#### ACTION ITEM
Show every line of the data that includes the word "apsauga".

'''

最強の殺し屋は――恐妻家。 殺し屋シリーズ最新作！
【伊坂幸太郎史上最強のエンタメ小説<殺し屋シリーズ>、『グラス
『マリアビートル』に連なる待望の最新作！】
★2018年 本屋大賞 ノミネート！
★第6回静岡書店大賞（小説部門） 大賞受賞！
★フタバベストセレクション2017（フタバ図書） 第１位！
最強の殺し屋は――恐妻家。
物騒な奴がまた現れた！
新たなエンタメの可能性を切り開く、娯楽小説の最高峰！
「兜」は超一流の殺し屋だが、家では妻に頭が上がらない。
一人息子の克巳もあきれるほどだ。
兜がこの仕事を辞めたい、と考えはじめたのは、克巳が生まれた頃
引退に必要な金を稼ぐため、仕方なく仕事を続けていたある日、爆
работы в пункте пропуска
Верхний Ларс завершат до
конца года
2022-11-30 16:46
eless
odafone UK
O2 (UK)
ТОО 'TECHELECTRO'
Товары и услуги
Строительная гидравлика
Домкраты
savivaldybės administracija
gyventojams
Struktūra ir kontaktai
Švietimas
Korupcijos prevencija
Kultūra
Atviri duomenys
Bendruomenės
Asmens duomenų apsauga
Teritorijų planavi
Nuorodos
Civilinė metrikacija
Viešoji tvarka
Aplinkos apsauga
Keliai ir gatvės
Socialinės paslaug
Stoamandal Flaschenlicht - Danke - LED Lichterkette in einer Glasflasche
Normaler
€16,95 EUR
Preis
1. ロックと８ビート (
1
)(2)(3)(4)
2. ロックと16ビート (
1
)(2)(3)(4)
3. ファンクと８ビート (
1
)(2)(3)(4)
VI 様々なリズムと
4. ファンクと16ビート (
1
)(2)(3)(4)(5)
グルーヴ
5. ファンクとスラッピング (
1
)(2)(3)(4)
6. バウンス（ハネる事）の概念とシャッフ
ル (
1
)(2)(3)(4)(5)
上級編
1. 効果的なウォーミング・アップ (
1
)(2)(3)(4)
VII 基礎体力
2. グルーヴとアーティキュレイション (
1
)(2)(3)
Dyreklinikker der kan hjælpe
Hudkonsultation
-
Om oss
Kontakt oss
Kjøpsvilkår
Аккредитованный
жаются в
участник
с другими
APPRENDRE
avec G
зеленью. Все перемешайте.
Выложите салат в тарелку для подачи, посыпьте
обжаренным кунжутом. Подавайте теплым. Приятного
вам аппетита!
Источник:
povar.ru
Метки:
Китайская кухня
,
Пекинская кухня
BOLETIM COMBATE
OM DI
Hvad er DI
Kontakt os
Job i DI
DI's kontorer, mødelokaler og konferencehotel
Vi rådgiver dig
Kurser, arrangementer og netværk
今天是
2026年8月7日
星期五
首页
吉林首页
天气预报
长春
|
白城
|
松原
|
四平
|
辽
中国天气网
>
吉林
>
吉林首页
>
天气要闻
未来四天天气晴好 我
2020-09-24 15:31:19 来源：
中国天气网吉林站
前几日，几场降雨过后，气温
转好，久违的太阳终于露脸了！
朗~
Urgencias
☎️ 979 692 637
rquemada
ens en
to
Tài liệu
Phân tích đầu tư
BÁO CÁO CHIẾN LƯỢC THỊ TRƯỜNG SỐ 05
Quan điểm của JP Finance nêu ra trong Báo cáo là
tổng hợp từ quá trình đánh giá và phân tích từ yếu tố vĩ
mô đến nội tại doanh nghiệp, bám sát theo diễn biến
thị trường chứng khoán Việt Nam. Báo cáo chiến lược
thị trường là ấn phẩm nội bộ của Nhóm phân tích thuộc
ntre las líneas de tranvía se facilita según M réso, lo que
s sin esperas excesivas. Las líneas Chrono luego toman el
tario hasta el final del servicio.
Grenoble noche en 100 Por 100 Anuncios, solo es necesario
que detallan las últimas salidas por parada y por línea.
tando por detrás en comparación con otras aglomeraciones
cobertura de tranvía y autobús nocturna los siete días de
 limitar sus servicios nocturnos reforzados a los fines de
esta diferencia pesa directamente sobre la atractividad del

'''

#### EXERCISE RESPONSE
Asmens duomenų apsauga
Aplinkos apsauga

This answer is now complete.